> _Task objective_
Report the count of lines in the listing below that include the string "país", with no other text.

>>>>>

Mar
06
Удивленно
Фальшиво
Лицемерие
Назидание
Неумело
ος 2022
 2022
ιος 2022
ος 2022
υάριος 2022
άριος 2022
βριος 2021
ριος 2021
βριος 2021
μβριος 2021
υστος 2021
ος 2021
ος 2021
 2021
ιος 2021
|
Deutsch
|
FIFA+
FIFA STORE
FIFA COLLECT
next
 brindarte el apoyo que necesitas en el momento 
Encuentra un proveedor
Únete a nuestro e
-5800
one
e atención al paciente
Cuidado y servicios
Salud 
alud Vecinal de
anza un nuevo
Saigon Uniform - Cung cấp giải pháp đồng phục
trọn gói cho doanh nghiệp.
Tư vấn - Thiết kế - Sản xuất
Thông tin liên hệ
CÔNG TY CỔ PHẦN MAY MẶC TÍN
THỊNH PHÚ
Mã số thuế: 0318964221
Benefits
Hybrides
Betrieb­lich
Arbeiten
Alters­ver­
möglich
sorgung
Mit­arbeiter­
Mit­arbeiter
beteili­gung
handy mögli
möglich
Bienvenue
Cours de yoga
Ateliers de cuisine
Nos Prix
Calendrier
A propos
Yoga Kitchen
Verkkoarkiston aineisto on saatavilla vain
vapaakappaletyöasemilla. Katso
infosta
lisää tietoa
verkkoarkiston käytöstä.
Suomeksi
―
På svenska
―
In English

<<<<<
>>>>>

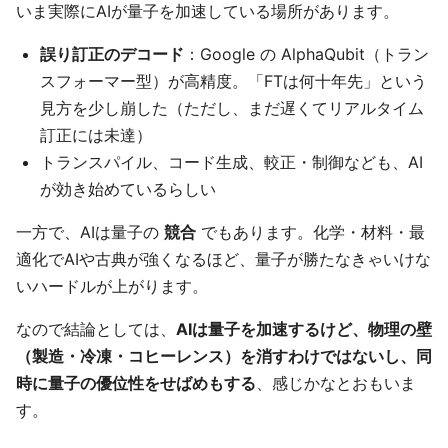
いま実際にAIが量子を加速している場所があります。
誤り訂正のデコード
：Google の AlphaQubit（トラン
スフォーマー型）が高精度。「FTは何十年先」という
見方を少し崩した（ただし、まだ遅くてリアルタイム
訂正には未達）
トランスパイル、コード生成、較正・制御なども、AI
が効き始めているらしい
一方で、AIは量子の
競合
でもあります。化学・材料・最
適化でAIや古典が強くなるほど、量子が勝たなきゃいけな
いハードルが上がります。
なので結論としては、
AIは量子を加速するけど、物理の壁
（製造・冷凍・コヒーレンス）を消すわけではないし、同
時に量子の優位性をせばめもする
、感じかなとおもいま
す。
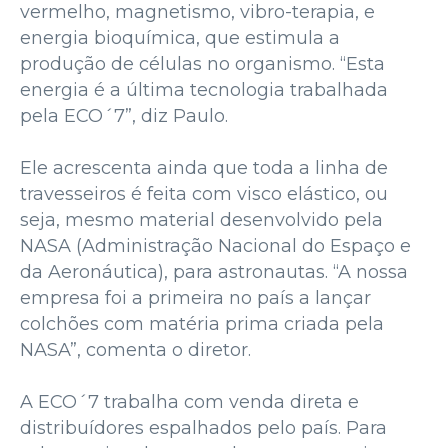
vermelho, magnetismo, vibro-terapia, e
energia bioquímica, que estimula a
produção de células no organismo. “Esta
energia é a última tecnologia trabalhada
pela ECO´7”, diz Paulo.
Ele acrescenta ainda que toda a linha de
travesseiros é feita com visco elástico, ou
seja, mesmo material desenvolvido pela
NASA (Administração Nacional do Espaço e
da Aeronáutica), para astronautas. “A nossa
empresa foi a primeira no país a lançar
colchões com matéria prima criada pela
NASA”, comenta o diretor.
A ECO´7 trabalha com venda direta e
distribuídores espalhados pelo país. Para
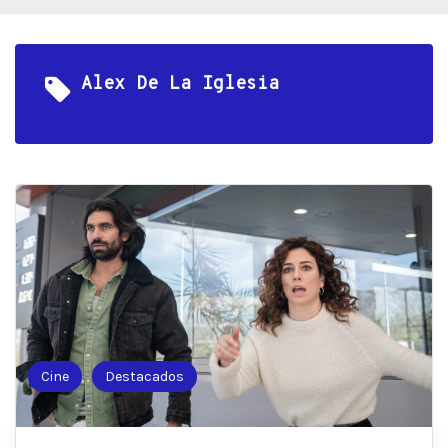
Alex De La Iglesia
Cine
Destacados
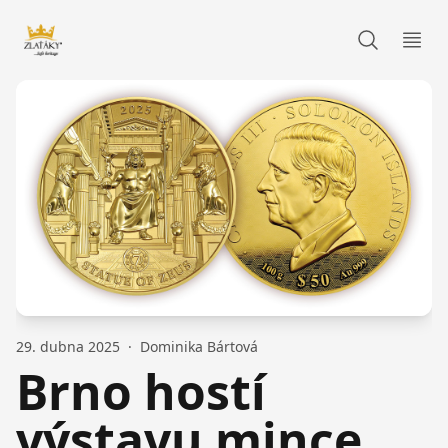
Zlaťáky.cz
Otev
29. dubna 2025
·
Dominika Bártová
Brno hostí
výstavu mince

<<<<<

> _Written answer_
2